Four of Cip’s guests were ex-TFR hosts, and it was interesting to hear them discuss the issue of belief. It seems that much of the time, hosts were endorsing certain conspiracy theories and other material which they knew to be false—but they knew it would bring them clicks, which of course is the name of the game online.
But what about the Hoaxtead mob?
It’s quite clear that some of those who promote the hoax are indeed true believers, who think the world is run by a mysterious cabal which maintains its power through rituals involving child sexual abuse, murder, and cannibalism. Such believers were described by a judge in 2016 as “irrational, obsessional, delusional, and odd”, which seemed pretty apt under the circumstances.
It seems likely that those at the top of the hoaxers’ pyramid are less gullible, but still, there’s no real way to prove whether people like Belinda, Angela, or Wesley truly believe or are simply using the hoax for their own nefarious purposes.

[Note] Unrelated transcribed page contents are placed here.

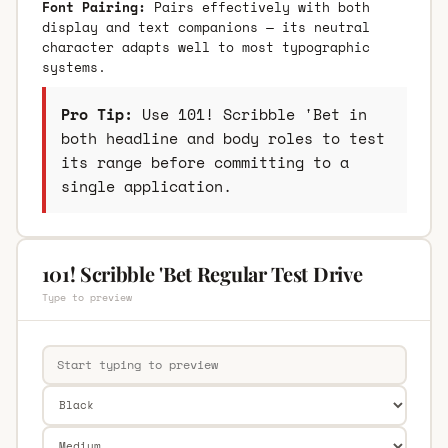
Font Pairing:
Pairs effectively with both
display and text companions — its neutral
character adapts well to most typographic
systems.
Pro Tip:
Use 101! Scribble 'Bet in
both headline and body roles to test
its range before committing to a
single application.
101! Scribble 'Bet Regular Test Drive
Type to preview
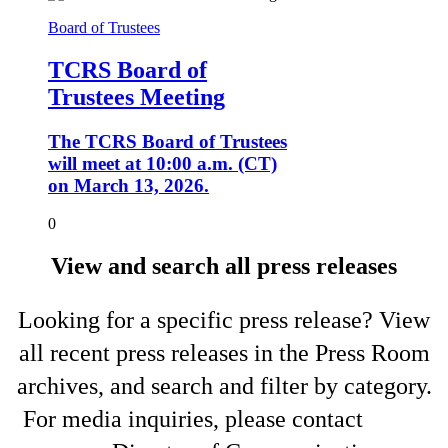
Board of Trustees
TCRS Board of
Trustees Meeting
The TCRS Board of Trustees
will meet at 10:00 a.m. (CT)
on March 13, 2026.
0
View and search all press releases
Looking for a specific press release? View
all recent press releases in the Press Room
archives, and search and filter by category.
For media inquiries, please contact
Shelli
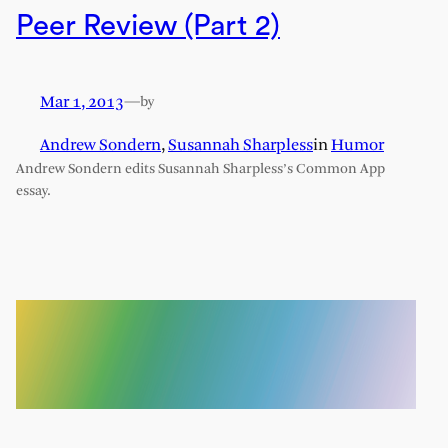
Peer Review (Part 2)
Mar 1, 2013
—
by
Andrew Sondern
,
Susannah Sharpless
in
Humor
Andrew Sondern edits Susannah Sharpless’s Common App
essay.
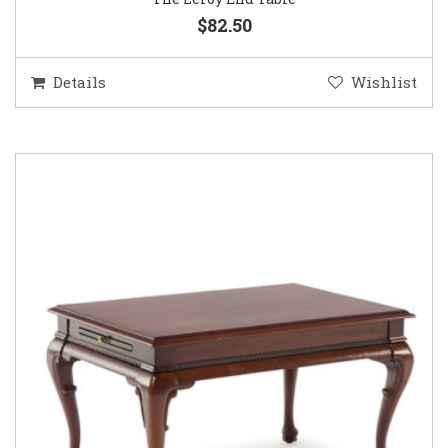
$82.50
Details
Wishlist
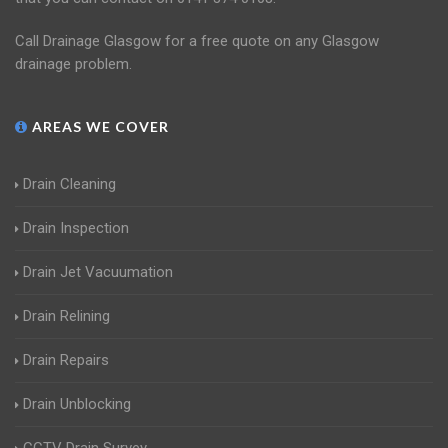
Call Drainage Glasgow for a free quote on any Glasgow
drainage problem.
AREAS WE COVER
Drain Cleaning
Drain Inspection
Drain Jet Vacuumation
Drain Relining
Drain Repairs
Drain Unblocking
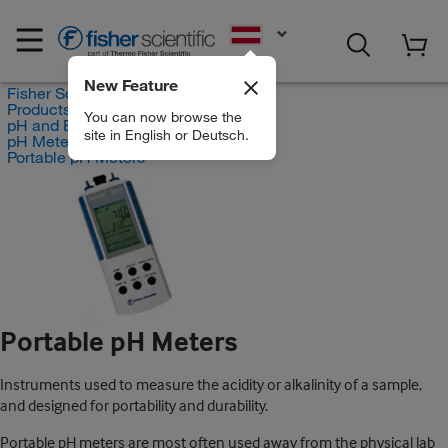
EN
New Feature
Fisher Scientific
Products
You can now browse the
pH and Electrochemistry
site in English or Deutsch.
pH Meters
Portable pH Meters
Portable pH Meters
Instruments used to measure the acidity or alkalinity of a sample,
and designed for portability and durability.
Portable pH meters are most often used away from the physical lab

We could argue this back and forth all day, but ultimately it really just does not matter.
At the end of the 2016 trial, the judge handed down restraining orders which prevented the accused—who had by that time been found “not guilty”—from engaging in certain actions. (And no, we are not going to go into why the restraining orders are legal. Those who doubt their legality are perfectly capable of looking it up for themselves. They will find that Judge Worsley acted in accordance with standard legal practice.)
This expresses an important principle: whether or not any given person believes that children are being raped, murdered, and eaten in a church in Hampstead, the law will hold them responsible for their behaviour.
In other words, being “irrational, obsessional, delusional, and odd” is not a defence against causing harm to others.
At the risk of invoking Godwin’s law, consider the Nazis: one of their core beliefs was that Germans were representative of an idealised “Aryan master-race”—blond, blue-eyed people of Nordic stock, who were inherently superior to…well, everybody, really.
Insane as this belief now seems (unless one is Tommy Robinson or a “Proud Boy”), it became the excuse for the murder of millions of people the Nazis considered “inferior”: not just six million Jews, but five million non-Jews, including Gypsies, people of African descent, Jehovah’s Witnesses, homosexuals, those who were physically and mentally disabled, Communists, Social Democrats, resistance fighters, prisoners of war, Slavic peoples, and anyone Hitler or his thugs disliked for whatever reason.
The fact that the Nazis believed passionately and fervently that the people they murdered were deserving of death makes no difference to history’s judgement of their actions.
Obviously, the Hampstead SRA hoax is hardly comparable to mass genocide. However, our point is that whether the Hampstead hoaxers believe passionately and fervently in what they are doing, or are using the story to generate fear and disgust amongst the gullible, it makes no difference.
Wrong is wrong, and being on the wrong side of the law will result in serious consequences, belief or no belief.